# Task to complete
Transcribe these records exactly, dropping every picture.

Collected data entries
==========
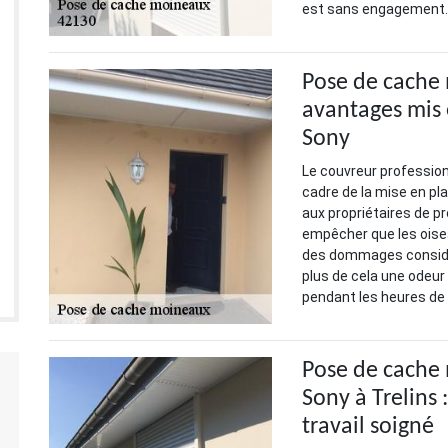
est sans engagement
Pose de cache 
avantages mis 
Sony
Le couvreur profession
cadre de la mise en p
aux propriétaires de 
empêcher que les oisea
des dommages considér
plus de cela une odeur
pendant les heures de
Pose de cache
Sony à Trelins 
travail soigné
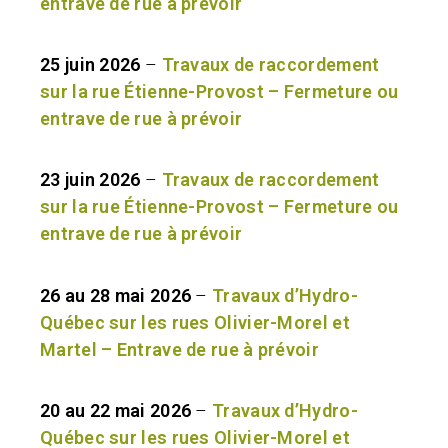
entrave de rue à prévoir
25 juin 2026
–
Travaux de raccordement
sur la rue Étienne-Provost – Fermeture ou
entrave de rue à prévoir
23 juin 2026
–
Travaux de raccordement
sur la rue Étienne-Provost – Fermeture ou
entrave de rue à prévoir
26 au 28 mai 2026
–
Travaux d’Hydro-
Québec sur les rues Olivier-Morel et
Martel – Entrave de rue à prévoir
20 au 22 mai 2026
–
Travaux d’Hydro-
Québec sur les rues Olivier-Morel et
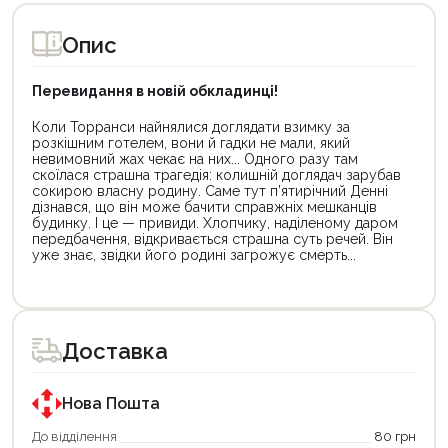
Опис
Перевидання в новій обкладинці!
Коли Торранси найнялися доглядати взимку за
розкішним готелем, вони й гадки не мали, який
невимовний жах чекає на них... Одного разу там
скоїлася страшна трагедія: колишній доглядач зарубав
сокирою власну родину. Саме тут п’ятирічний Денні
дізнався, що він може бачити справжніх мешканців
будинку. І це — привиди. Хлопчику, наділеному даром
передбачення, відкривається страшна суть речей. Він
уже знає, звідки його родині загрожує смерть...
Цей
Цей
товар
товар
доступний
доступний
для
для
Доставка
покупки
покупки
за
за
державною
державною
програмою
програмою
Нова Пошта
єКнига.
«Національний
Використовуйте
кешбек».
До відділення
80 грн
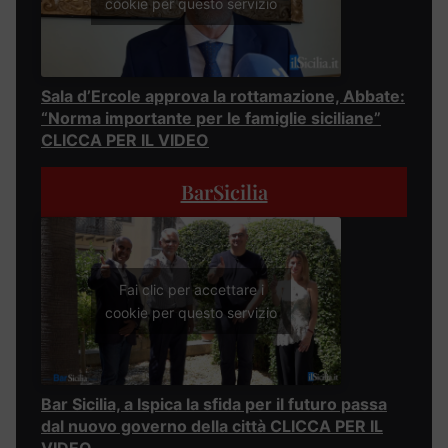
cookie per questo servizio
Sala d’Ercole approva la rottamazione, Abbate:
“Norma importante per le famiglie siciliane”
CLICCA PER IL VIDEO
BarSicilia
Fai clic per accettare i
cookie per questo servizio
Bar Sicilia, a Ispica la sfida per il futuro passa
dal nuovo governo della città CLICCA PER IL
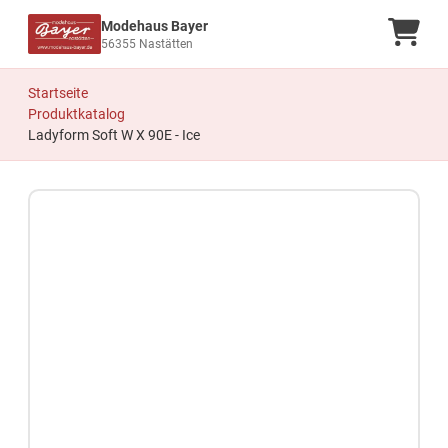
Modehaus Bayer
Ware
56355 Nastätten
Startseite
Produktkatalog
Ladyform Soft W X 90E - Ice
Zum Produkt springen
Zur Produktbeschreibung springen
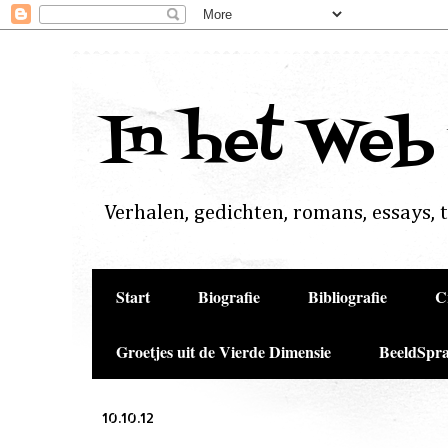
In het Web
Verhalen, gedichten, romans, essays, to
Start
Biografie
Bibliografie
C
Groetjes uit de Vierde Dimensie
BeeldSpra
10.10.12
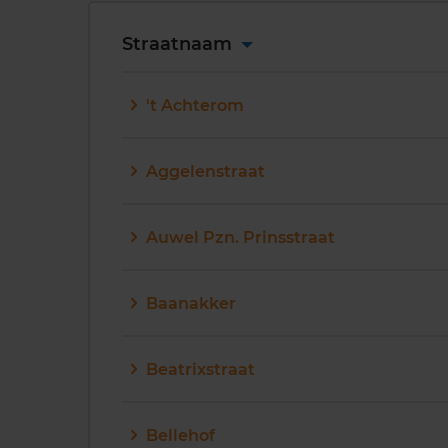
Straatnaam
't Achterom
Aggelenstraat
Auwel Pzn. Prinsstraat
Baanakker
Beatrixstraat
Bellehof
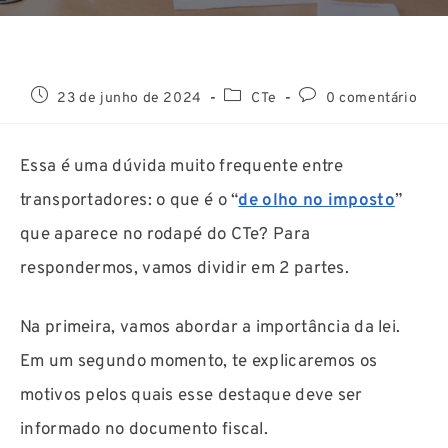
23 de junho de 2024
CTe
0 comentário
Essa é uma dúvida muito frequente entre
transportadores: o que é o “
de olho no imposto
”
que aparece no rodapé do CTe? Para
respondermos, vamos dividir em 2 partes.
Na primeira, vamos abordar a importância da lei.
Em um segundo momento, te explicaremos os
motivos pelos quais esse destaque deve ser
informado no documento fiscal.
==========
# Result below
est sans engagement
Pose de cache 
avantages mis 
Sony
Le couvreur profession
cadre de la mise en p
aux propriétaires de 
empêcher que les oisea
des dommages considér
plus de cela une odeur
pendant les heures de
Pose de cache
Sony à Trelins 
travail soigné
entrave de rue à prévoir
25 juin 2026
–
Travaux de raccordement
sur la rue Étienne-Provost – Fermeture ou
entrave de rue à prévoir
23 juin 2026
–
Travaux de raccordement
sur la rue Étienne-Provost – Fermeture ou
entrave de rue à prévoir
26 au 28 mai 2026
–
Travaux d’Hydro-
Québec sur les rues Olivier-Morel et
Martel – Entrave de rue à prévoir
20 au 22 mai 2026
–
Travaux d’Hydro-
Québec sur les rues Olivier-Morel et
Опис
Перевидання в новій обкладинці!
Коли Торранси найнялися доглядати взимку за
розкішним готелем, вони й гадки не мали, який
невимовний жах чекає на них... Одного разу там
скоїлася страшна трагедія: колишній доглядач зарубав
сокирою власну родину. Саме тут п’ятирічний Денні
дізнався, що він може бачити справжніх мешканців
будинку. І це — привиди. Хлопчику, наділеному даром
передбачення, відкривається страшна суть речей. Він
уже знає, звідки його родині загрожує смерть...
Цей
Цей
товар
товар
доступний
доступний
для
для
Доставка
покупки
покупки
за
за
державною
державною
програмою
програмою
Нова Пошта
єКнига.
«Національний
Використовуйте
кешбек».
До відділення
80 грн
cookie per questo servizio
Sala d’Ercole approva la rottamazione, Abbate:
“Norma importante per le famiglie siciliane”
CLICCA PER IL VIDEO
BarSicilia
Fai clic per accettare i
cookie per questo servizio
Bar Sicilia, a Ispica la sfida per il futuro passa
dal nuovo governo della città CLICCA PER IL
Modehaus Bayer
Ware
56355 Nastätten
Startseite
Produktkatalog
Ladyform Soft W X 90E - Ice
Zum Produkt springen
Zur Produktbeschreibung springen
In het Web
Verhalen, gedichten, romans, essays, to
Start
Biografie
Bibliografie
C
Groetjes uit de Vierde Dimensie
BeeldSpra
10.10.12
Straatnaam
't Achterom
Aggelenstraat
Auwel Pzn. Prinsstraat
Baanakker
Beatrixstraat
Bellehof
23 de junho de 2024
CTe
0 comentário
Essa é uma dúvida muito frequente entre
transportadores: o que é o “
de olho no imposto
”
que aparece no rodapé do CTe? Para
respondermos, vamos dividir em 2 partes.
Na primeira, vamos abordar a importância da lei.
Em um segundo momento, te explicaremos os
motivos pelos quais esse destaque deve ser
informado no documento fiscal.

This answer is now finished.